Marcelo Santos: I have 2 questions related to margins. The first is on the consolidated margins. When you look at the margin on a year-over-year basis, they had a great expansion. And when you look on a quarter-over-quarter basis, they declined a bit. And I wanted to understand this a little bit better because this is the first quarter that you post a sequential increase in real revenues for a while. So I think it would be more natural to expect a bit of margin expansion, but are there some seasonal factors that somehow pressure margins, some specifics? I just wanted to understand a bit better. And the second question is on Paraguay’s margin. I think there was a strong year-over-year improvement in the margins. So I just wanted to understand better the factors that are driving this improvement.
Gabriel Blasi: Okay. Starting the first part of the question, I don’t have a single answer. In fact, what happens is the mixture of different effects, Marcelo. Number one is that we have some type of seasonality. If you look at what happens to our margins on a yearly basis, you will see that typically, we start with margins on the upper part of the curve, and then they slowly come down. That will be like the normal situation. In this case, on top of that, you have the effect of the inflation that, during the period, has moved very differently. We started with a much higher inflation and the drop has been very significant. So the relative effect of this drop, remember what we always say regarding how the company behaves on the high inflation environment, and on the drop, that has helped a lot in terms of improving the margin.
And that’s why you also see a very significant change between quarters because during the first quarter, inflation was 2 digit and second quarter, we had inflation of 1 digit, and now, at present, inflation continued to drop below even 5%. And maybe we don’t — and this is just to give you some color, we don’t think that inflation would probably drop to 0. There is some resistance on the core inflation and it’s more likely to stabilize on the 2%, 3% area. But we expect that our margin generation will be more normalized from now to the end of the year. I understand that this has not been, for sure, very clear on the explanation over the fall. But I offer if you want, we can do a separate call and we can dig in the details to make you get a better understanding of what happened on a quarterly basis.
Roberto Nóbile: See — sorry, Gabriel, I would add — thank you, Marcelo, for the question. This is Roberto. There are several, I would say, important projects that has to do with our back-end modernization that were achieved by the last — by the end of last year. So all the sales force implementation, we finalized that project on December of last year. And we have started to have the outcomes of having all our B2C customer base in 1 site, one billing, one way of contacting us. We have increased our digitalization. We have 60% of our contacts through — that are going through our own digital platform. So there are a lot of outcomes that are coming from these type of modernizations that we have done during the last years. So we are reducing the amount of hours that we are buying from our contact centers.

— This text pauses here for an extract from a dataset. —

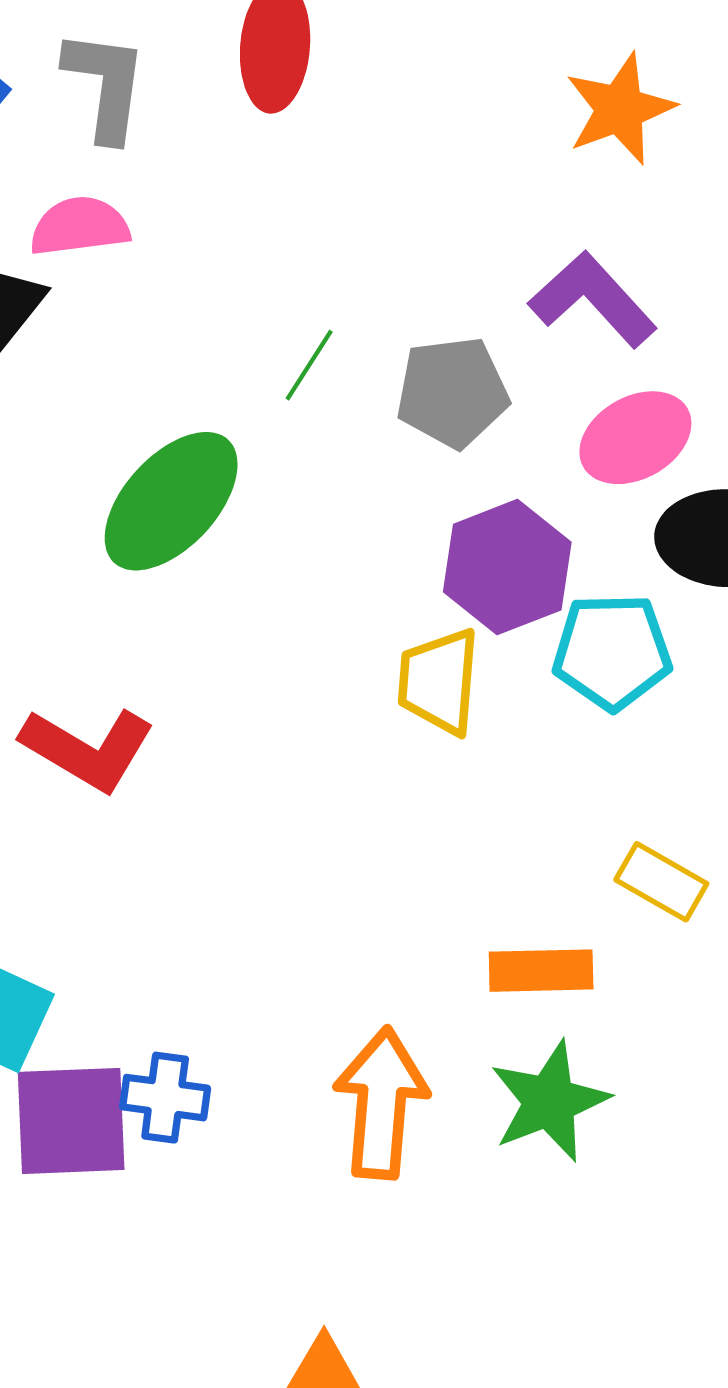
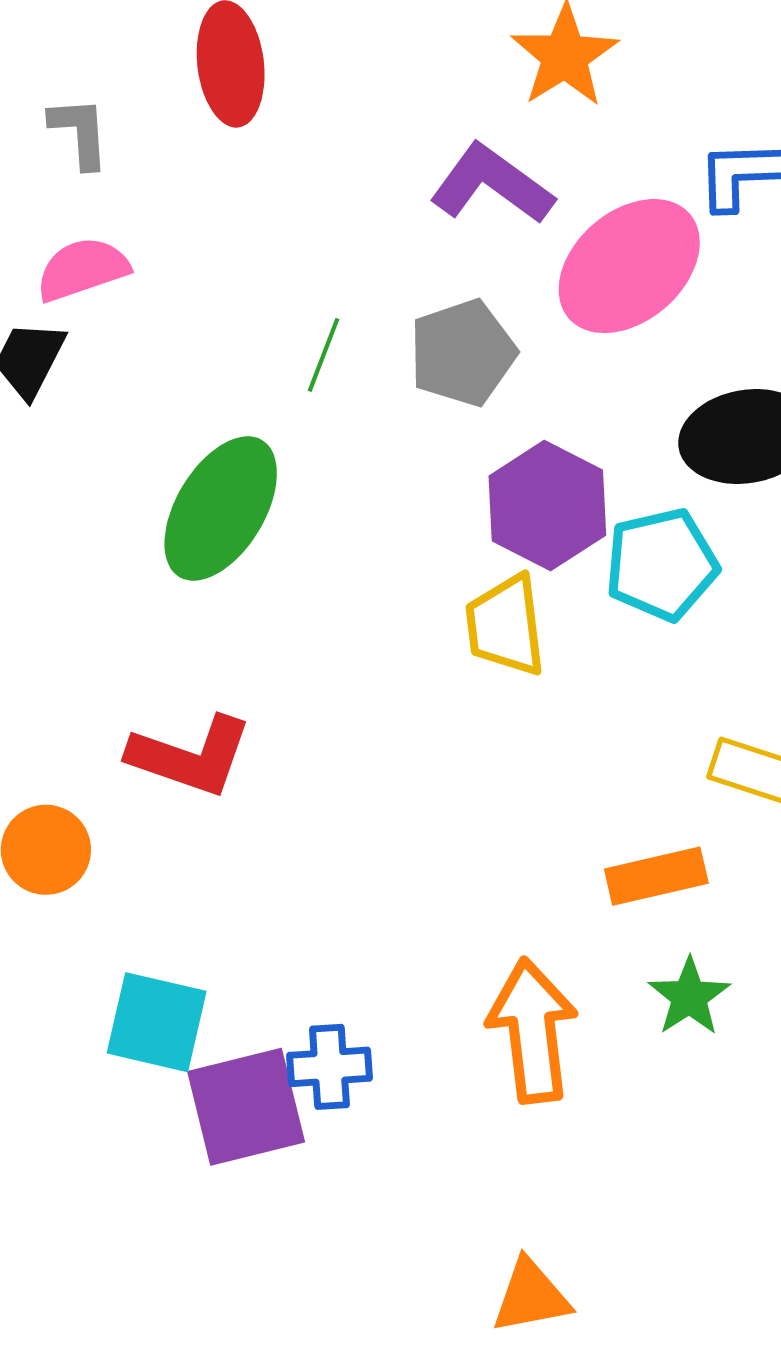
gray L-shape: (106, 85) -> (80, 132), size x0.7
purple L-shape: (593, 299) -> (492, 184), moved
pink ellipse: (635, 438) -> (629, 266), moved, size x1.4
green star: (549, 1101) -> (689, 997), size x0.7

We are increasing our digital contacts. I mean, these are the type of things that are really improving our margins despite of any seasonal thing. Going back to the seasonal thing, if you take a look into the first quarter of last — of 2023 and you compare it to the first quarter of this year, usually in the previous years, we will increase prices in January and then wait 2 or 3 months and then start increasing again. That type of things will make the first quarter look much better than the rest because we were increasing a lot in January. Since April of 2023, we started increasing prices every month on a monthly basis. So there is no seasonal thing. It runs — there’s a pass-through of inflation. We are trying to do the pass-through to inflation as fast as we can.
So we are going on a monthly basis. So we are trying to get rid of any seasonal thing that we used to have. I don’t know if I was clear.
Gabriel Blasi: So Marcelo, can you please repeat the second part of the question, please?
Marcelo Santos: The second part is Paraguay had a very nice margin increase on a year-over-year basis. I just wanted to understand what are the key elements driving this margin improvement?
Roberto Nóbile: The — what is driving the margins are the broadband business. We are really — we are — we have achieved 35% of market share. We are still growing. And that is all new — a whole new revenue stream that is adding to our P&L. And of course, it’s expanding our EBITDA generation. Despite that, we are also — we have been able to — on the mobile side to compress costs and increase margins as well. So it’s a mix between the mobile situation where we are very stable and the improvement on the FTTH business.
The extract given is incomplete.